Aim of the task: The response must consist of the lines from the one holding "Skate (199, 36)" through the final line of the entries, given again exactly and without any pictures.

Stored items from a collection
+ + + + +
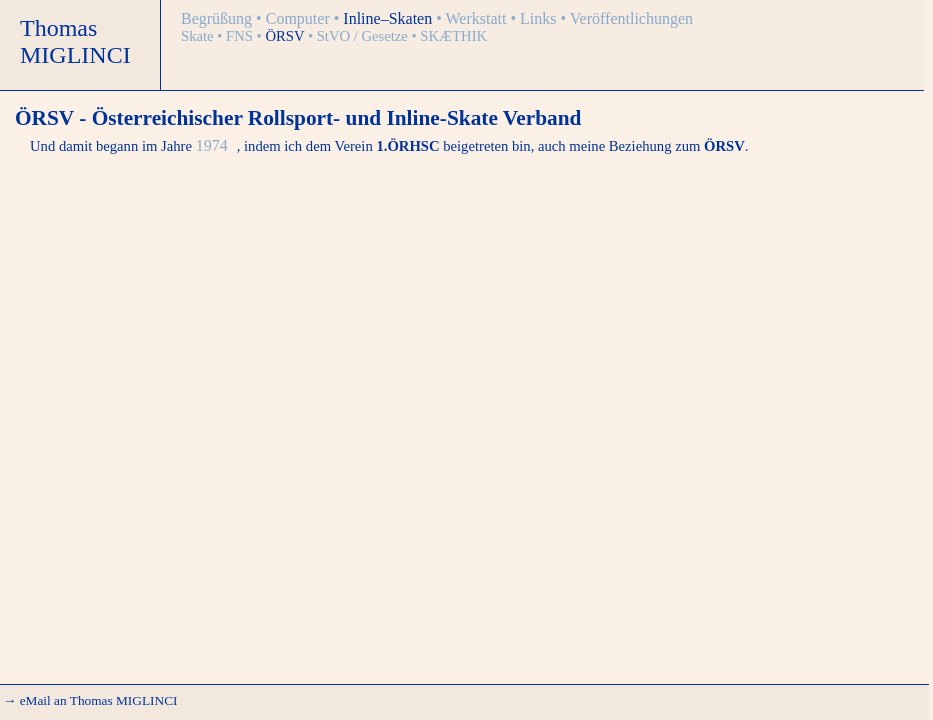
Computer (300, 18)
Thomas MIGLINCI (75, 41)
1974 (214, 145)
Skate (199, 36)
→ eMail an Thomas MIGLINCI (90, 700)
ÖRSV (286, 36)
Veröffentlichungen (631, 18)
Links (540, 18)
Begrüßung (218, 18)
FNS (241, 36)
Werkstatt (478, 18)
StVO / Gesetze (364, 36)
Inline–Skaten (389, 18)
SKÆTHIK (453, 36)
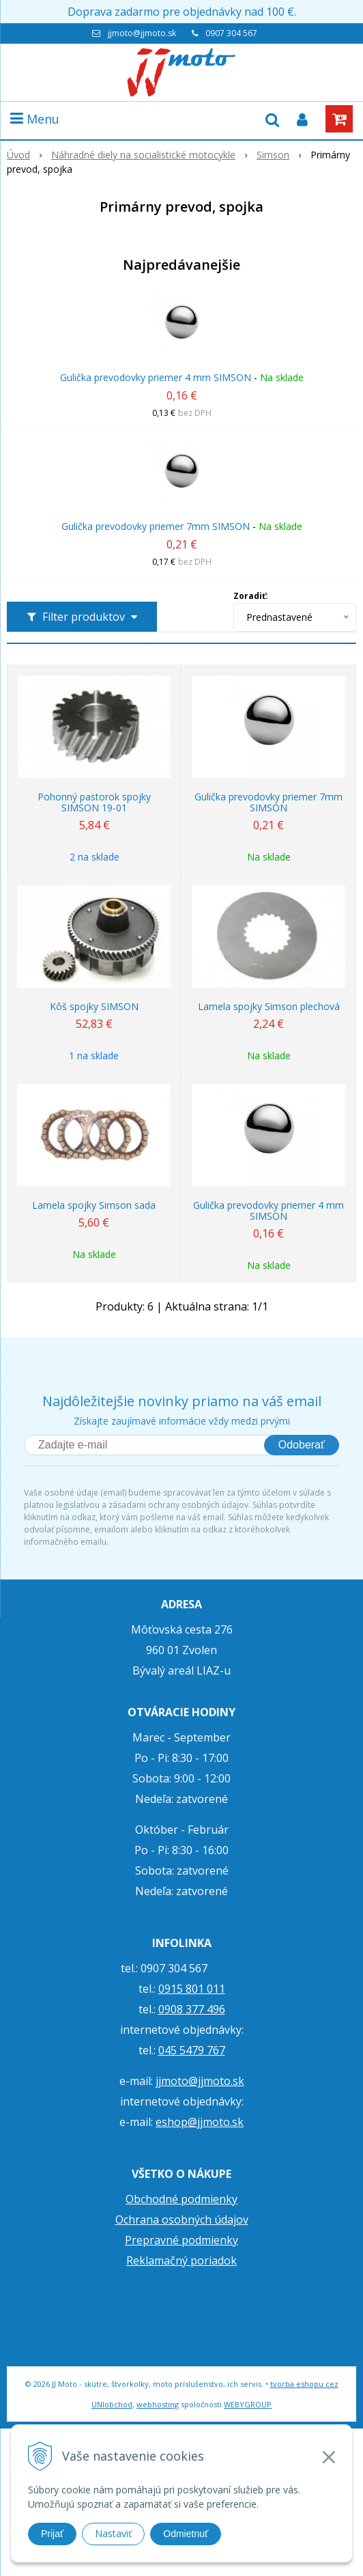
+ + + + +
Solution for this task:
Skate (199, 36)
→ eMail an Thomas MIGLINCI (90, 700)
ÖRSV (286, 36)
Veröffentlichungen (631, 18)
Links (540, 18)
Begrüßung (218, 18)
FNS (241, 36)
Werkstatt (478, 18)
StVO / Gesetze (364, 36)
Inline–Skaten (389, 18)
SKÆTHIK (453, 36)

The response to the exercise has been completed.